Work item - What's needed is an exact retyping of the lines from the start of the listing up to and including the line with "Pedro Abreu", minus any pictures.

Material to process -
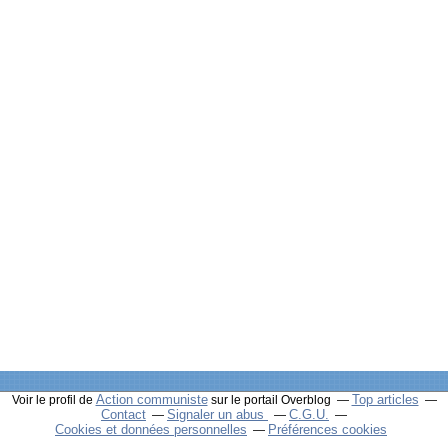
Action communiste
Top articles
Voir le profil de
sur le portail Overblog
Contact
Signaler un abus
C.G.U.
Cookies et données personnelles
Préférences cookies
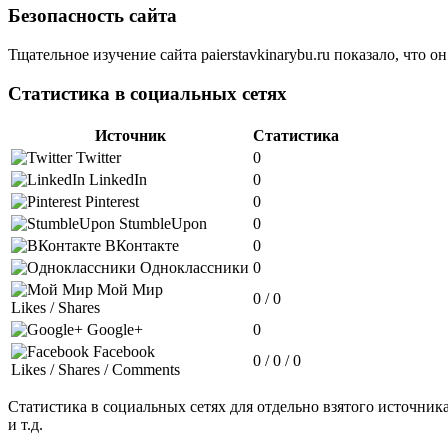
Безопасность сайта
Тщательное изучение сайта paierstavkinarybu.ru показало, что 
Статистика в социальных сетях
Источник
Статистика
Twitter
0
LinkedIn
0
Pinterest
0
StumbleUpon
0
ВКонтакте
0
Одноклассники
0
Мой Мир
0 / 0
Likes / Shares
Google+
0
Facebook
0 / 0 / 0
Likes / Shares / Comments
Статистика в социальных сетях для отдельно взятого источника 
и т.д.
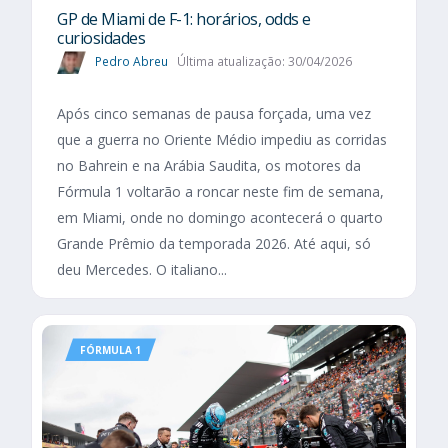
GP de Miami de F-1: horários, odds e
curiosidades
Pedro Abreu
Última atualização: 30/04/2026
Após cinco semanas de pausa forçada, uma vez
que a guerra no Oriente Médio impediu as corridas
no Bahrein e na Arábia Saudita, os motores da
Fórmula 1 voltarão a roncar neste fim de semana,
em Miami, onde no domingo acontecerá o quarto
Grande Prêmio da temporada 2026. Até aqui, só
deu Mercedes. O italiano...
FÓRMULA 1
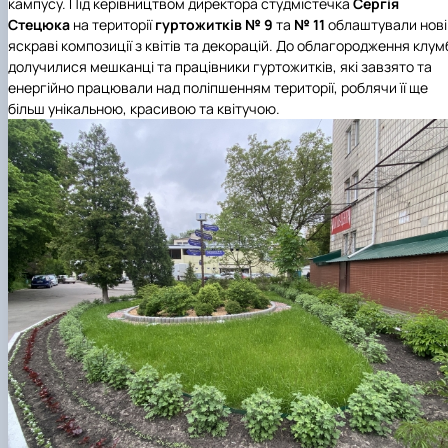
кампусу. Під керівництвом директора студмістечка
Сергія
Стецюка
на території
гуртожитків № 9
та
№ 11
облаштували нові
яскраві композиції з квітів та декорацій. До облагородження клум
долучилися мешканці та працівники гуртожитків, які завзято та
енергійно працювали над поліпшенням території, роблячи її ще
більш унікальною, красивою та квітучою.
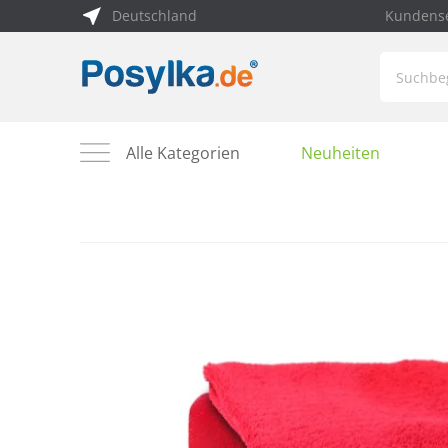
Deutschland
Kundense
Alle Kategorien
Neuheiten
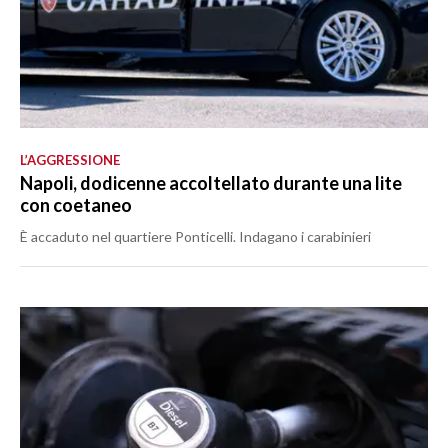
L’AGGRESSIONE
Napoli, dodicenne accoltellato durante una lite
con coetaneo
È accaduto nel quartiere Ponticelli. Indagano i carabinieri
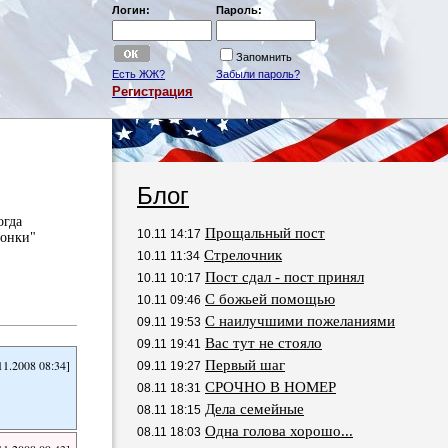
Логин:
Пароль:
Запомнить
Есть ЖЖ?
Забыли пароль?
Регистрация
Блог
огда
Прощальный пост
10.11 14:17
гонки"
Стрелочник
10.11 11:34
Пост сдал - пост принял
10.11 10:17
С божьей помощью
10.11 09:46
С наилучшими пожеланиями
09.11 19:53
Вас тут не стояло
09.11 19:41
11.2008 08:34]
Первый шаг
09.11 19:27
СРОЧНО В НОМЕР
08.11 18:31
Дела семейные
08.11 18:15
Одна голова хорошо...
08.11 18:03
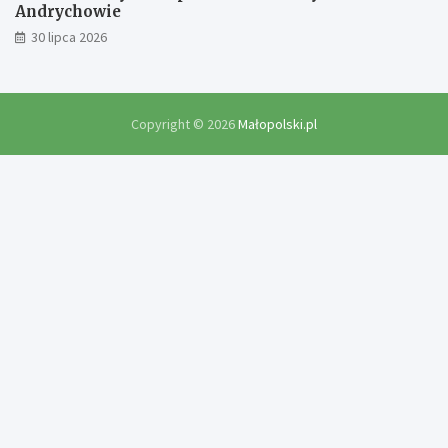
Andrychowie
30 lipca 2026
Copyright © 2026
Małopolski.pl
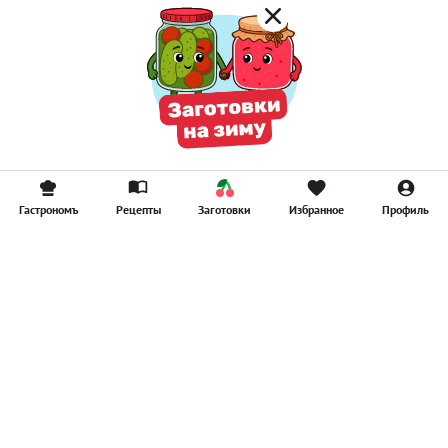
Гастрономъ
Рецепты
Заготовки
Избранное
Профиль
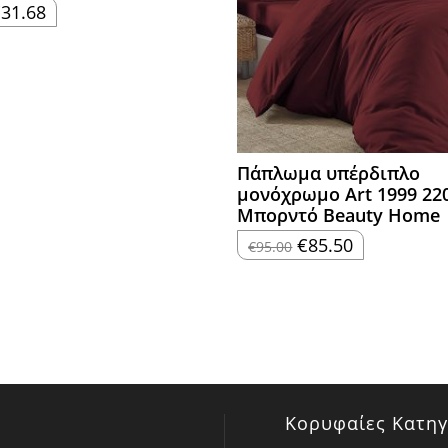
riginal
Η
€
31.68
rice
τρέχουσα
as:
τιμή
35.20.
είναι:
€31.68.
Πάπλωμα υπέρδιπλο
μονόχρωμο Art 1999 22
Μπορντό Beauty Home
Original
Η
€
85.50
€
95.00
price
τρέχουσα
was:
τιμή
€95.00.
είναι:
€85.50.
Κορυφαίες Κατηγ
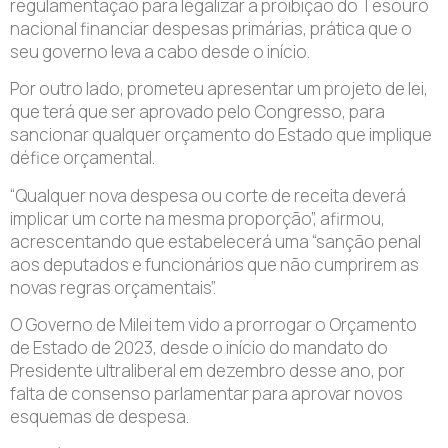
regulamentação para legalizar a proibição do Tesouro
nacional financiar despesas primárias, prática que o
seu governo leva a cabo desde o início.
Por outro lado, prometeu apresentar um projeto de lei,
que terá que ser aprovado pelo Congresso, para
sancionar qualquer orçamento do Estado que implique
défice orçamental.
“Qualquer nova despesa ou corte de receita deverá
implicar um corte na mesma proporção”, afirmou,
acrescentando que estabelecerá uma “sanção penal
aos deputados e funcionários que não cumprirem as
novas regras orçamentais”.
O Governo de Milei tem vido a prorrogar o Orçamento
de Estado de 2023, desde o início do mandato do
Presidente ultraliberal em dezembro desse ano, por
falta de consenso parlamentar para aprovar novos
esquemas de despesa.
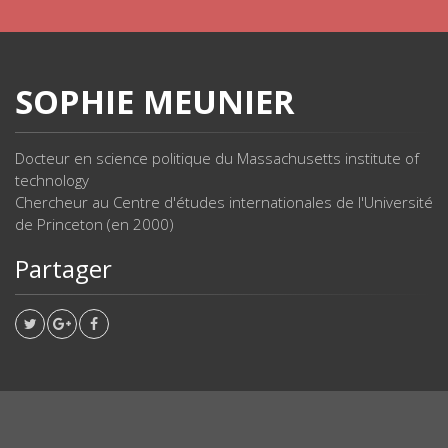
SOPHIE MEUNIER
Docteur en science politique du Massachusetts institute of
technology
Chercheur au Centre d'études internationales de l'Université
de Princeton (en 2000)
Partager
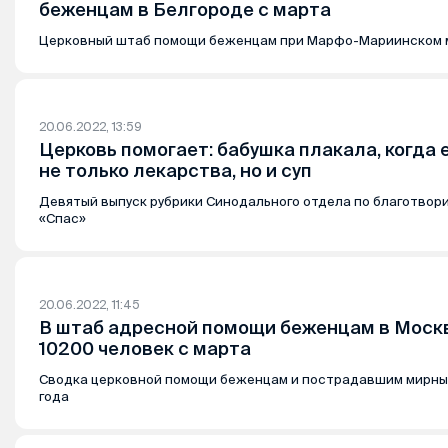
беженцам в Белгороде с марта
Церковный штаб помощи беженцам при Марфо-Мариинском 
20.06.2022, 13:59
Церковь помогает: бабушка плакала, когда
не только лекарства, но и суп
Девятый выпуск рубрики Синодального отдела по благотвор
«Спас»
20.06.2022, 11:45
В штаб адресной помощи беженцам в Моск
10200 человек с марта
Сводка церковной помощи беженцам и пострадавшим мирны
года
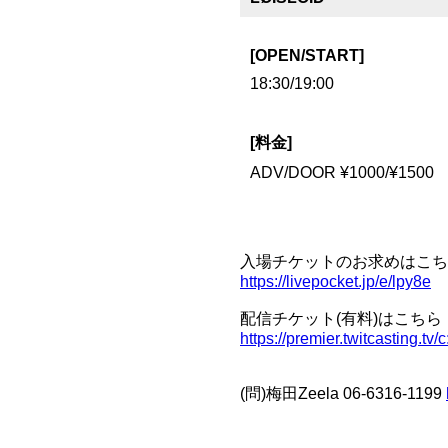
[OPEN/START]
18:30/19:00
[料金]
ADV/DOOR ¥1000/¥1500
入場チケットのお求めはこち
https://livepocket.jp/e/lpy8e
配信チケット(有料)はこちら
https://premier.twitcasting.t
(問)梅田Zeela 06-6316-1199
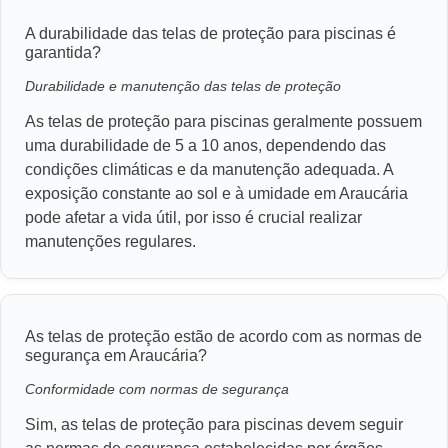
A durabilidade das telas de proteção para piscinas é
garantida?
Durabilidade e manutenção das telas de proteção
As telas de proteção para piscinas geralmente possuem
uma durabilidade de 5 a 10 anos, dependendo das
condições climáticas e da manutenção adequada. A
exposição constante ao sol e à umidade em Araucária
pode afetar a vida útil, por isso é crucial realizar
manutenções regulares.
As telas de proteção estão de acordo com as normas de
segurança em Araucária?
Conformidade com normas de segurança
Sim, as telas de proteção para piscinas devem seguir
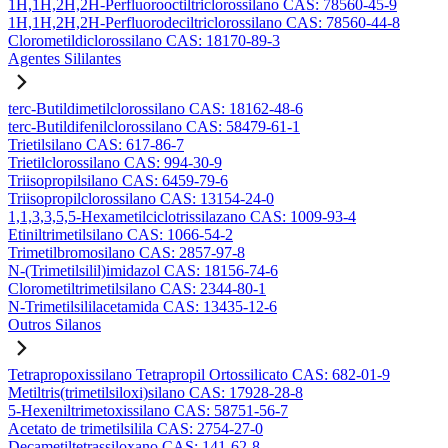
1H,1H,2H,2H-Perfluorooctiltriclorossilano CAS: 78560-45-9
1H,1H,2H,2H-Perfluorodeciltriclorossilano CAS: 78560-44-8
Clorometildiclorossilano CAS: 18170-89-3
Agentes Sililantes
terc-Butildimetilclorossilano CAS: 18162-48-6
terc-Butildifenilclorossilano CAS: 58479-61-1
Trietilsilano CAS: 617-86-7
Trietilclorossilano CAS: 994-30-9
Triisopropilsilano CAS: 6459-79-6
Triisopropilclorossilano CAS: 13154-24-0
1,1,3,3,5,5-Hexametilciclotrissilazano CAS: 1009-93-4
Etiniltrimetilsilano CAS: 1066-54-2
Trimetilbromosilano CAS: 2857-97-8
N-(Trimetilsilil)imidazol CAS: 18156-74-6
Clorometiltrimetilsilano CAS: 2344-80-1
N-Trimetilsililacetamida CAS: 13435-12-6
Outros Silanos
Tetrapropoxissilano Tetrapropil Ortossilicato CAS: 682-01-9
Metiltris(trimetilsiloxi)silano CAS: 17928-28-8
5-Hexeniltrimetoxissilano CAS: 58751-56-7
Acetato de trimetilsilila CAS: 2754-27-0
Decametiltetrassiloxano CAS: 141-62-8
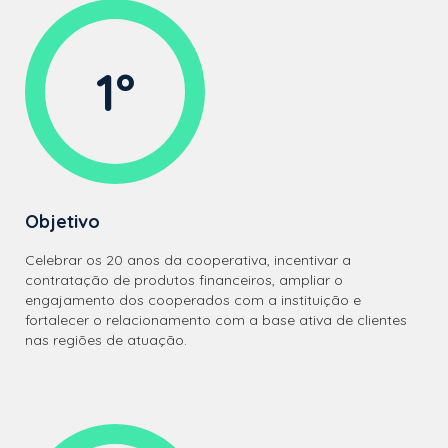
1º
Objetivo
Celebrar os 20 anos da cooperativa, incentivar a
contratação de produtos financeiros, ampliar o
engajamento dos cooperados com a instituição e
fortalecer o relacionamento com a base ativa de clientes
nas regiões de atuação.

Exercise solution -
Action communiste
Top articles
Voir le profil de
sur le portail Overblog
Contact
Signaler un abus
C.G.U.
Cookies et données personnelles
Préférences cookies
Безопасность сайта
Тщательное изучение сайта paierstavkinarybu.ru показало, что 
Статистика в социальных сетях
Источник
Статистика
Twitter
0
LinkedIn
0
Pinterest
0
StumbleUpon
0
ВКонтакте
0
Одноклассники
0
Мой Мир
0 / 0
Likes / Shares
Google+
0
Facebook
0 / 0 / 0
Likes / Shares / Comments
Статистика в социальных сетях для отдельно взятого источника 
и т.д.
GP de Miami de F-1: horários, odds e
curiosidades
Pedro Abreu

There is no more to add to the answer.